[Input material]
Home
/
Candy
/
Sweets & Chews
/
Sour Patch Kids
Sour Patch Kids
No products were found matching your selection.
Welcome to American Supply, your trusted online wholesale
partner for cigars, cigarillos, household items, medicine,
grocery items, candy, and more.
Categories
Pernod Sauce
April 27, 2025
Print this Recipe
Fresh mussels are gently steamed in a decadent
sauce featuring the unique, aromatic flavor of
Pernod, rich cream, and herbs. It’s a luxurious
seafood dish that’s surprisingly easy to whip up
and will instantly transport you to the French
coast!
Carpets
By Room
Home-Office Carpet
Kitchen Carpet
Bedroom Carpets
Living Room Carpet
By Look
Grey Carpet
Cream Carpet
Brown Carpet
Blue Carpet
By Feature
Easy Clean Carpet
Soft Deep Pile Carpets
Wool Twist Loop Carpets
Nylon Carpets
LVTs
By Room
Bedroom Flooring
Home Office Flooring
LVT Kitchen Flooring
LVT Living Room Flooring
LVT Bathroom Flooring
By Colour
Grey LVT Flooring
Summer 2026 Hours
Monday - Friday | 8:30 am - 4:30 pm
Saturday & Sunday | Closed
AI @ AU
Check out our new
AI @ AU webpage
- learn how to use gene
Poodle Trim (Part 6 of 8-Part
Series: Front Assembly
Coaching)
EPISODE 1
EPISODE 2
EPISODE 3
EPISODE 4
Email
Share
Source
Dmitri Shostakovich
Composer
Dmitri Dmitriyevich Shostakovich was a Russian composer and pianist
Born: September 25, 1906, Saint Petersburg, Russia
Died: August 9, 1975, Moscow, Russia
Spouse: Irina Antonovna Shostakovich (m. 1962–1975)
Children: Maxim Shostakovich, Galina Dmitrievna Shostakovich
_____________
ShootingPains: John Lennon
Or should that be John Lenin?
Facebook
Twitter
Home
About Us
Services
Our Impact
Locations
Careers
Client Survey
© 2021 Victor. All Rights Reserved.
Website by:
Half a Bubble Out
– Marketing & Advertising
[/Input material]
## What to work on
Each line in the material either holds the string "Flooring" or does not. State how many do, and nothing else.

## Exercise answer
6